ABOUT THIS TASK:
For the entries that follow, restate word for word the line containing "হতভাগ্য প্রবাসী মো.", the line containing "গ্রেপ্তার করতে পারলে", and every line that lies between them.

Data records
------------------------------------------------------------
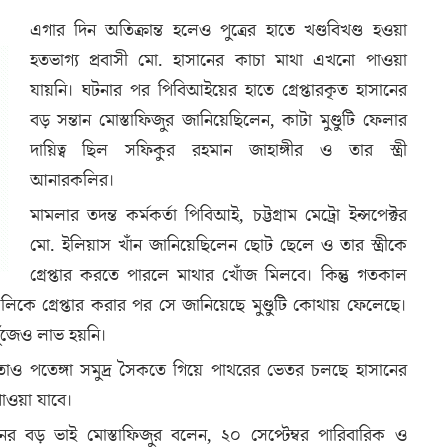
এগার দিন অতিক্রান্ত হলেও পুত্রের হাতে খণ্ডবিখণ্ড হওয়া
হতভাগ্য প্রবাসী মো. হাসানের কাচা মাথা এখনো পাওয়া
যায়নি। ঘটনার পর পিবিআইয়ের হাতে গ্রেপ্তারকৃত হাসানের
বড় সন্তান মোস্তাফিজুর জানিয়েছিলেন, কাটা মুণ্ডুটি ফেলার
দায়িত্ব ছিল সফিকুর রহমান জাহাঙ্গীর ও তার স্ত্রী
আনারকলির।
মামলার তদন্ত কর্মকর্তা পিবিআই, চট্টগ্রাম মেট্রো ইন্সপেক্টর
মো. ইলিয়াস খাঁন জানিয়েছিলেন ছোট ছেলে ও তার স্ত্রীকে
গ্রেপ্তার করতে পারলে মাথার খোঁজ মিলবে। কিন্তু গতকাল
রকলিকে গ্রেপ্তার করার পর সে জানিয়েছে মুণ্ডুটি কোথায় ফেলেছে।
ুঁজেও লাভ হয়নি।
োও পতেঙ্গা সমুদ্র সৈকতে গিয়ে পাথরের ভেতর চলছে হাসানের
াওয়া যাবে।
সানের বড় ভাই মোস্তাফিজুর বলেন, ২০ সেপ্টেম্বর পারিবারিক ও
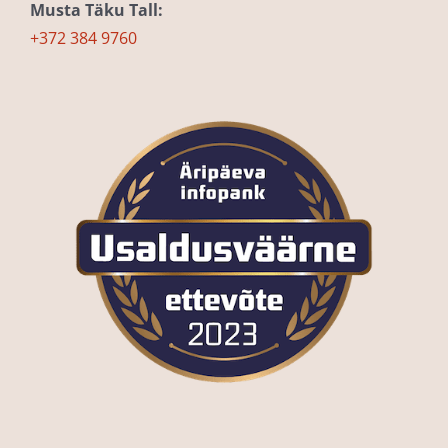
Musta Täku Tall:
+372 384 9760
------------------------------------------------------------
RESPONSE BELOW:
হতভাগ্য প্রবাসী মো. হাসানের কাচা মাথা এখনো পাওয়া
যায়নি। ঘটনার পর পিবিআইয়ের হাতে গ্রেপ্তারকৃত হাসানের
বড় সন্তান মোস্তাফিজুর জানিয়েছিলেন, কাটা মুণ্ডুটি ফেলার
দায়িত্ব ছিল সফিকুর রহমান জাহাঙ্গীর ও তার স্ত্রী
আনারকলির।
মামলার তদন্ত কর্মকর্তা পিবিআই, চট্টগ্রাম মেট্রো ইন্সপেক্টর
মো. ইলিয়াস খাঁন জানিয়েছিলেন ছোট ছেলে ও তার স্ত্রীকে
গ্রেপ্তার করতে পারলে মাথার খোঁজ মিলবে। কিন্তু গতকাল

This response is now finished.